Source:
Sanjay Rebello, 785-532-1539
Pronouncer: San (rhymes with MAN) - Jay - RAH-BELL-O
News release prepared by: Keener A. Tippin II, 785-532-6415
Tuesday,
May 4, 2004
K-STATE
PROFESSOR RECEIVES PRESIDENTIAL AWARD FOR TOP SCIENTISTS, ENGINEERS
MANHATTAN
-- Soon the nation will find out about Sanjay Rebello what Kansas State
University already knows: Rebello is a shining example to future generations
of researchers.
Rebello,
a K-State assistant professor of physics, was presented with the Presidential
Early Career Award for Scientists and Engineers at a White House ceremony
May 4. President Bush named and honored 57 of the nation's most promising
young scientists and engineers with Presidential Early Career Awards
for Scientists and Engineers. The award honors and supports the extraordinary
achievements of young professionals at the outset of their independent
research careers in the fields of science and technology.
"This
award is given to very few young scientists and engineers," said
Dean Zollman, head of the K-State physics department. "To have
a member of our faculty invited to the White House to be honored in
this way is a very strong indicator of the strength of his research.
Our department has known for some time that Sanjay is an outstanding
young scientist. This award shows that this opinion is also held by
very high-level officials in the United States government.
"Sanjay
is also an outstanding teacher. He is truly a valuable asset to K-State."
Rebello
was previously awarded a $436,000 CAREER award in 2002 from the National
Science Foundation for research that focuses on learning by college
students and involves developing physics curricula for future elementary
teachers. CAREER awards were presented to about 300 researchers. Of
the 2,900 CAREER awards made since the program began in 1996, only 140
have received presidential recognition.
Presidential
Early Career Awards for Scientists and Engineers nominees are annually
selected from among the most meritorious new CAREER awardees that show
exceptional potential for leadership. This Presidential Award is the
highest honor bestowed by the United States government on scientists
and engineers beginning their independent careers. Twenty CAREER awardees
-- slightly more than 5 percent of all CAREER awards made in 2002 --
are selected to receive the prestigious presidential award. Each was
honored at a White House ceremony in the Eisenhower Executive Office
Building.
Rebello's
research essentially involves discovering how students construct their
own understanding about everyday objects, as well as what kind of mental
resources and cognitive processes they use to construct this understanding.
"We
are trying to gain some insights into how students think and how they
learn," Rebello said. "The contexts that we are looking at
include everyday objects."
Rebello
and co-workers in the K-State Physics Education Group conduct interviews,
teaching experiments and surveys to collect data on how students reason
through problems and their explanations or "mental models"
of how objects work.
"We
investigate students' ideas and how they change as students go through
the introductory physics course," he said. "We find that students
may not discard these mental models, but incorporate them with the concepts
they learn in class."
Introductory
physics courses strike terror in the hearts of undergrads everywhere.

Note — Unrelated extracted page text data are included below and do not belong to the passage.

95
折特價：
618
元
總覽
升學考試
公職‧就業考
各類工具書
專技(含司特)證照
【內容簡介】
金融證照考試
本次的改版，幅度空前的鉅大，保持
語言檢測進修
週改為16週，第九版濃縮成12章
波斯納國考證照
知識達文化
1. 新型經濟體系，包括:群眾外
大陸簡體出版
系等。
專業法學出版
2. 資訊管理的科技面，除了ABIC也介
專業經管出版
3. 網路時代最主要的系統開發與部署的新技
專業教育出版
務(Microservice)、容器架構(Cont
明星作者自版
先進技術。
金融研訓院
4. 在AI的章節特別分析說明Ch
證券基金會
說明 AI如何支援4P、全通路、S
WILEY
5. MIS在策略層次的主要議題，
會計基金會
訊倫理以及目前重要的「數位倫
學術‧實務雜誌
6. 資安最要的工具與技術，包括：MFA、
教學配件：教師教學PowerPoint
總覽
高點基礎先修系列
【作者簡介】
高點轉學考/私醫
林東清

The very name makes some people queasy and some students still have
misconceptions about physics when they finish the course. Rebello hopes
to change that. Based on their understanding of students' ideas Rebello
and co-workers develop curricular materials and teaching methods that
enable students to construct their own scientifically correct understanding
of the physical principles underlying everyday objects and phenomena.
Rebello
studied semiconductors, not education, when he began his graduate work
at Brown University in Rhode Island. Most graduate students teach a
year or two, he said. But because funding was tight on semiconductor
projects, Rebello had to work as a teaching assistant all six years
of graduate school. He began to notice patterns in the kinds of physics
concepts that students struggled with. He learned what students thought
about physics and physical phenomena. By the time he finished his doctoral
thesis on semiconductors, he was hooked on teaching and interested in
physics education research. After that experience Rebello worked as
a post-doctoral assistant under the mentorship of Zollman from 1995-98.

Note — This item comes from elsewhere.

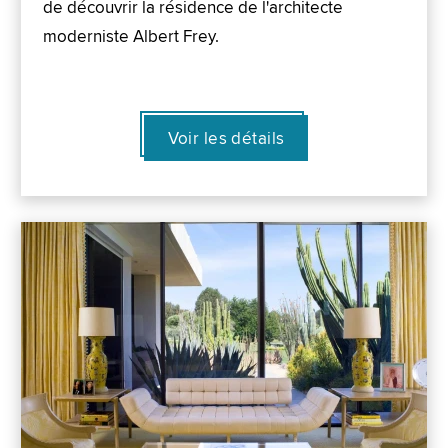
de découvrir la résidence de l'architecte
moderniste Albert Frey.
Voir les détails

He rejoined K-State as a faculty member in 2001 after a three-year stint
at Clarion University in Pennsylvania.
"The
experiences people have in their introductory physics course are important.

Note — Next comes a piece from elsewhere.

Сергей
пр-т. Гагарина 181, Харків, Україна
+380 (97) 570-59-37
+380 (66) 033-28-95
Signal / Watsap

If they leave the course with negative feelings, they've lost the golden
opportunity that we as physicists have," Rebello said. "We
have a unique opportunity to give students a set of experiences that
make them positively inclined to science. Even if they go into other
fields, they should have positive attitudes toward physics."
Kansas State University
is a comprehensive, research, land-grant institution first serving students
and the people of Kansas, and also the nation and the world.